External nodes/users can decide how much they want to share with external
providers, on a provider-by-provider basis.

Each provider, thus, would have a record of how each of its hosted nodes
perceives each external provider, trust-wise.

In order for a node to find a new external node, they would use their
contact's email address. The provider would send a request to all providers it
has on record. Depending on how the requestee perceives the requester, he can
either ignore or answer the query. If he "knows" the email hash, he can prompt
that node/user for permission to send data to the requester - and what level
of data to send. If the requestee does not know the hash, the request
recursively travels throughout the social platform providers.

One of the necessary requirements to being a part of this kind of distributed
social network, of course, would be the ability for a user to download their
social graph (nodes of email hashes connected to them) and easily port it to
another provider. Sort of like exporting your email box contents to bring to
another provider.

If we throw out the idea of users having unique IDs other than their email
address, it would be possible to have different social networks on different
providers - e.g., business from one provider and family on another. If a user
deemed it, they could potentially also link several email addresses to the
same account on one provider.

This kind of scheme would have the qualities of being:

* Robust: any platform which follows the protocol can participate; Potentially, if a platform goes AWOL, and the nodes within it had sufficient transparency to nodes outside of it, any given provider could rebuild their social graph for them.

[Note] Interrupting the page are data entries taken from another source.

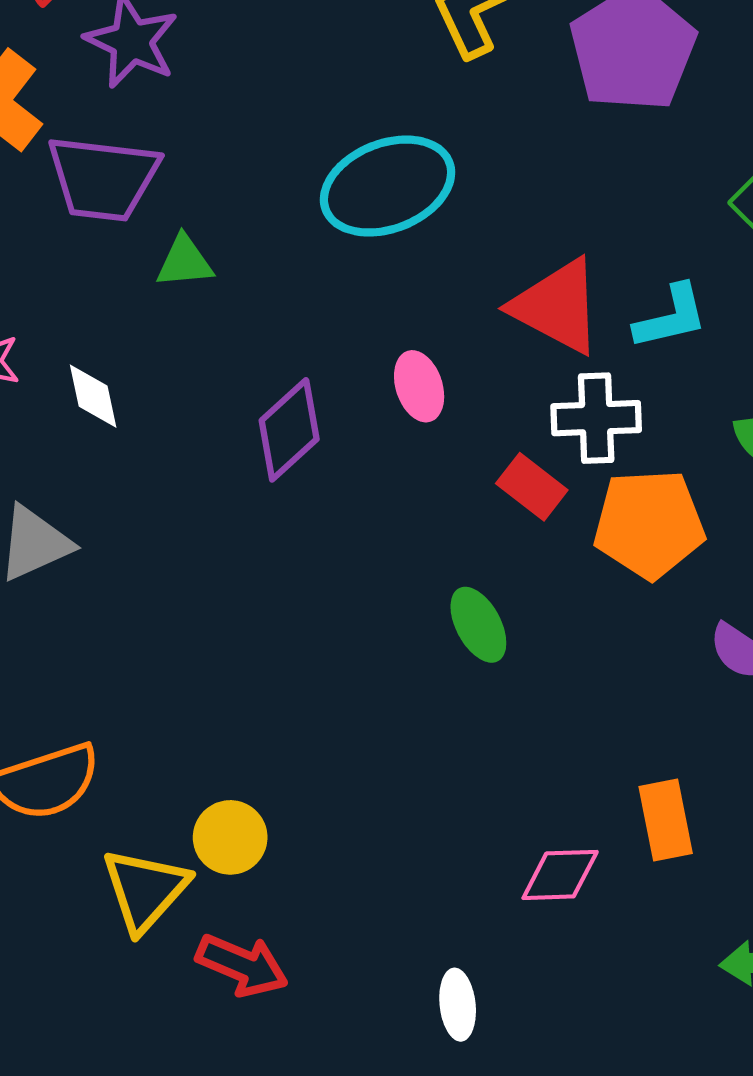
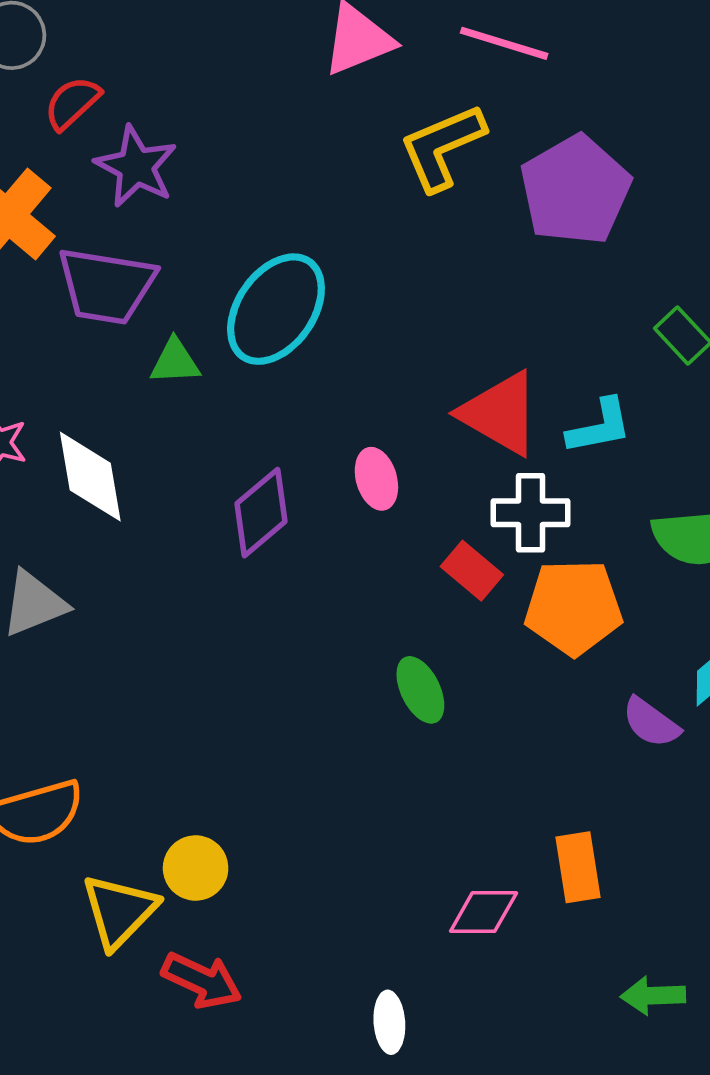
cyan ellipse: (388, 186) -> (276, 309), moved, turned -36
white diamond: (93, 396) -> (90, 477), size x1.6

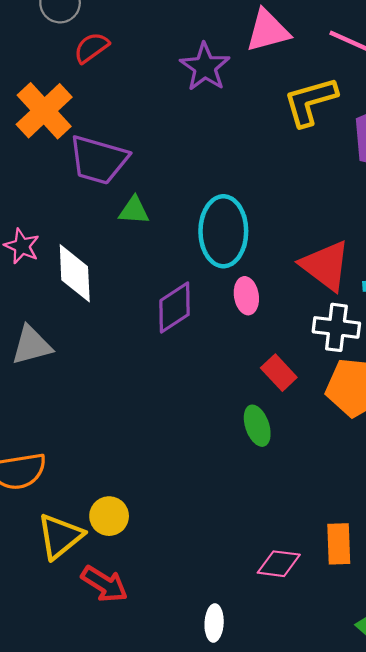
purple star: (136, 167) -> (205, 67), moved
cyan ellipse: (276, 309) -> (223, 231), moved, turned -42
red rectangle: (472, 571) -> (279, 373), moved

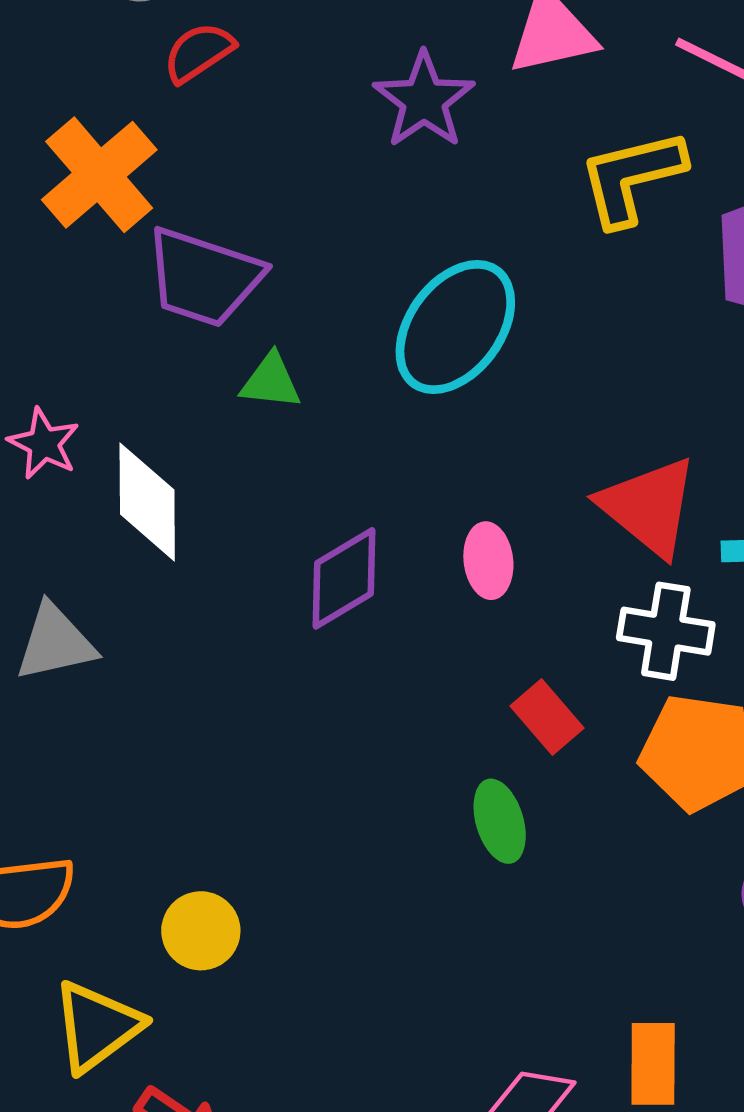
cyan ellipse: (223, 231) -> (455, 327), moved, turned 34
yellow circle: (109, 516) -> (201, 931), moved

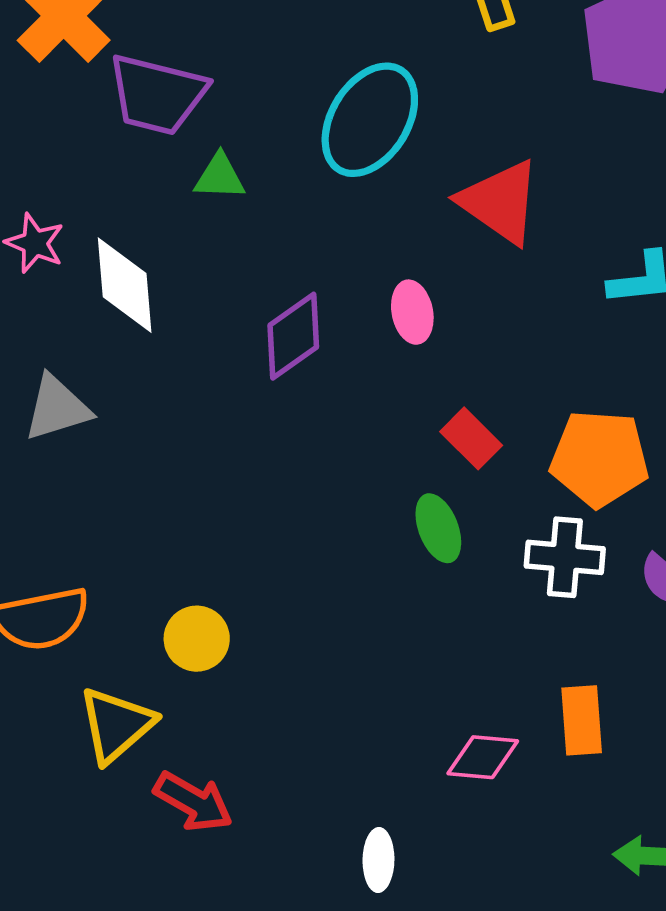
red triangle: (649, 507) -> (500, 202), moved
white cross: (666, 631) -> (565, 557), moved

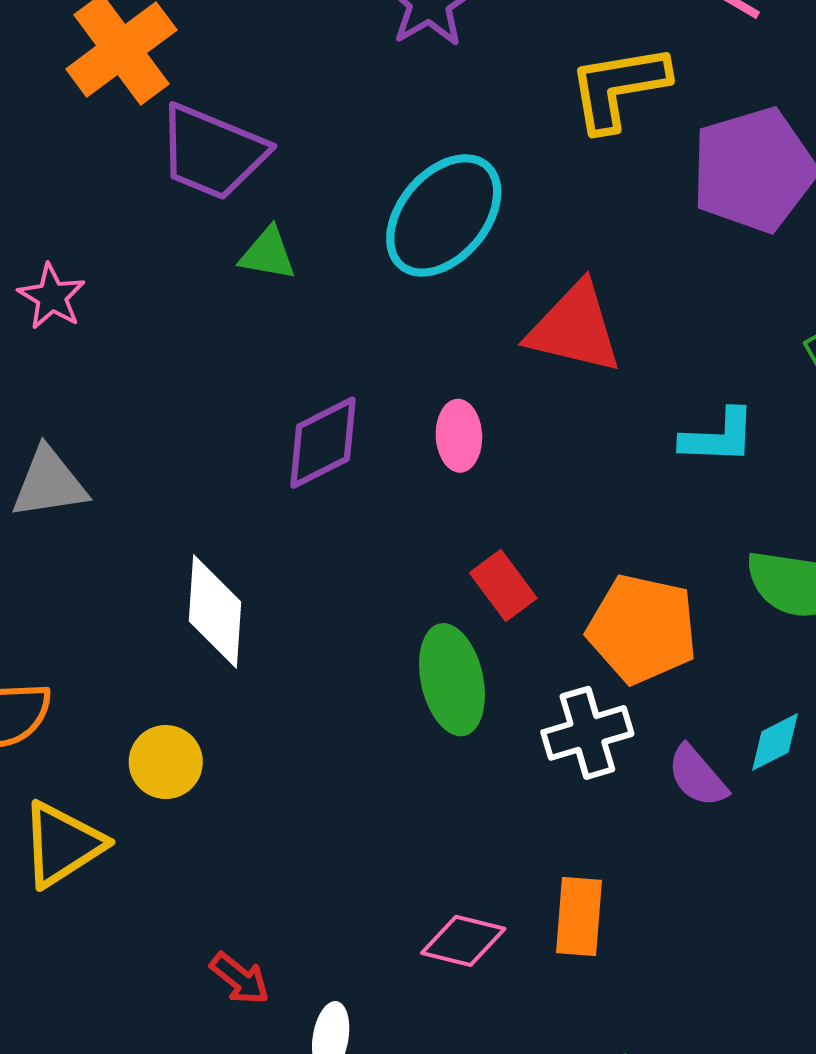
red triangle: (500, 202) -> (574, 328), turned -30
white diamond: (125, 285) -> (215, 611), moved
green ellipse: (438, 528) -> (452, 680), size x1.4
white cross: (565, 557) -> (587, 733), turned -30
red arrow: (193, 802) -> (240, 979), moved, size x0.7

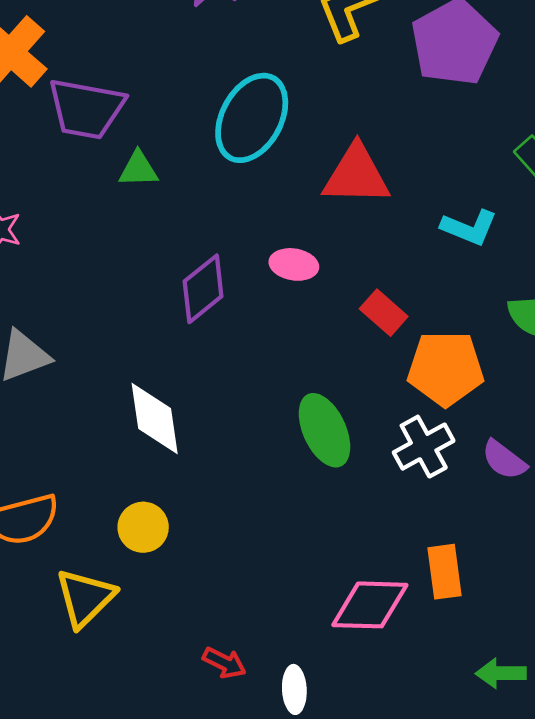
pink ellipse: (459, 436) -> (294, 264), turned -66
cyan L-shape: (718, 437) -> (469, 228), turned 32
red rectangle: (503, 586) -> (384, 313), moved
pink diamond: (463, 941) -> (370, 605), size x1.4

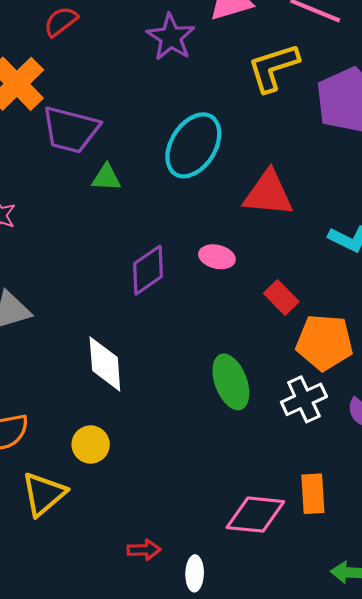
red arrow: (224, 663) -> (144, 550), turned -32

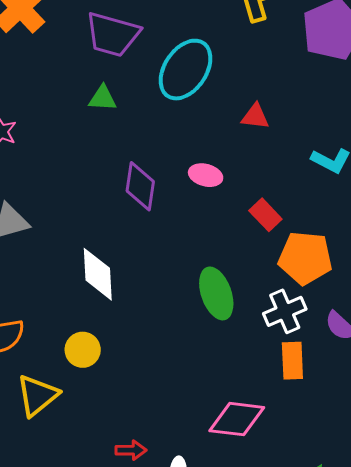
purple trapezoid: (71, 130) -> (112, 34), moved
red triangle: (268, 194) -> (255, 116), size x0.6
purple diamond: (148, 270) -> (140, 186), turned -48
orange rectangle: (313, 494) -> (292, 361), moved

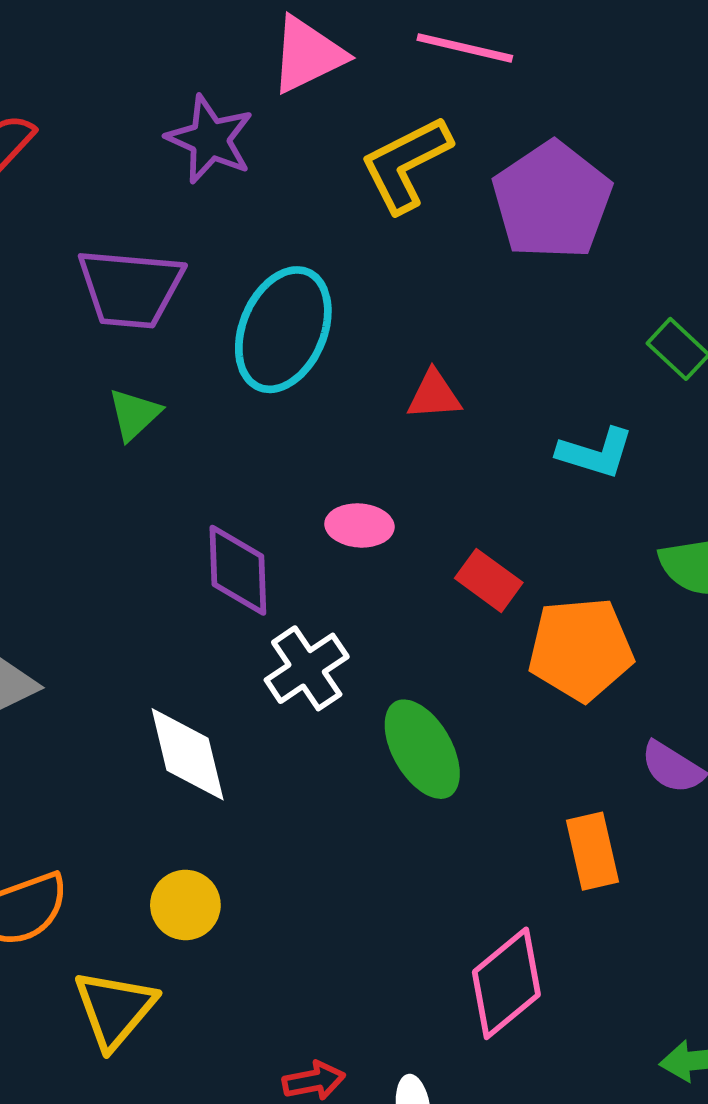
green triangle: (103, 98) -> (134, 414), turned -36
white cross: (285, 311) -> (307, 668), moved
pink diamond: (237, 419) -> (506, 983), turned -36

* Trust: Based on how the nodes on a given provider dole out their social graph / user information to other providers, that provider can perceive the general level of trust its users have about that provider. It can pass this metric on to other providers who request it.

* Portability: need I say more? :)

------
xtacy
You might find some more information about such architectures that the
research community is currently looking at: <http://prpl.stanford.edu/> is one
such.